I get why this happens, but it's not what I want. A fix would be to leave the caller in charge of using list.copy:

a = f().copy()
a.append(3)
b = f().copy()
print(a)  # [0, 1, 2, 3]
print(b)  # [0, 1, 2]

However I would like to fix this inside f. A pretty solution would be something like

@functools.lru_cache(copy=True)
def f():
    ...

though no copy argument is actually taken by functools.lru_cache.

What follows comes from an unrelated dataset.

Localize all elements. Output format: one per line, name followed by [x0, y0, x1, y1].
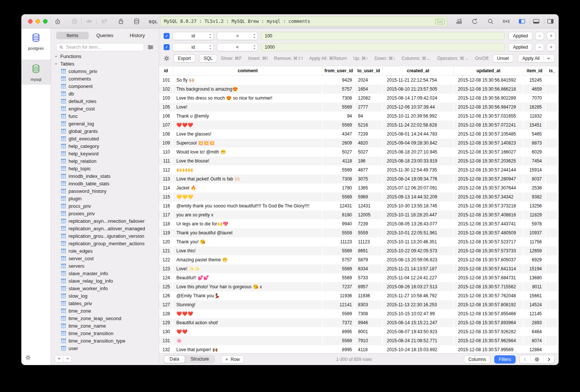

Any suggestion as to how to best implement this behavior?

Edit

Based on the answer from holdenweb, this is my final implementation. It behaves exactly like the builtin functools.lru_cache by default, and extends it with the copying behavior when copy=True is supplied.

import functools
from copy import deepcopy

def lru_cache(maxsize=128, typed=False, copy=False):
    if not copy:
        return functools.lru_cache(maxsize, typed)
    def decorator(f):
        cached_func = functools.lru_cache(maxsize, typed)(f)
        @functools.wraps(f)
        def wrapper(*args, **kwargs):
            return deepcopy(cached_func(*args, **kwargs))
        return wrapper
    return decorator

# Tests below

@lru_cache()
def f():
    x = [0, 1, 2]  # Stand-in for some long computation
    return x

a = f()
a.append(3)
b = f()
print(a)  # [0, 1, 2, 3]
print(b)  # [0, 1, 2, 3]

@lru_cache(copy=True)
def f():
    x = [0, 1, 2]  # Stand-in for some long computation
    return x

a = f()
a.append(3)
b = f()
print(a)  # [0, 1, 2, 3]
print(b)  # [0, 1, 2]

Answer 1

Since the lru_cache decorator has unsuitable behaviour for you, the best you can do is to build your own decorator that returns a copy of what it gets from lru_cache. This will mean that the first call with a particular set of arguments will create two copies of the object, since now the cache will only be holding prototype objects.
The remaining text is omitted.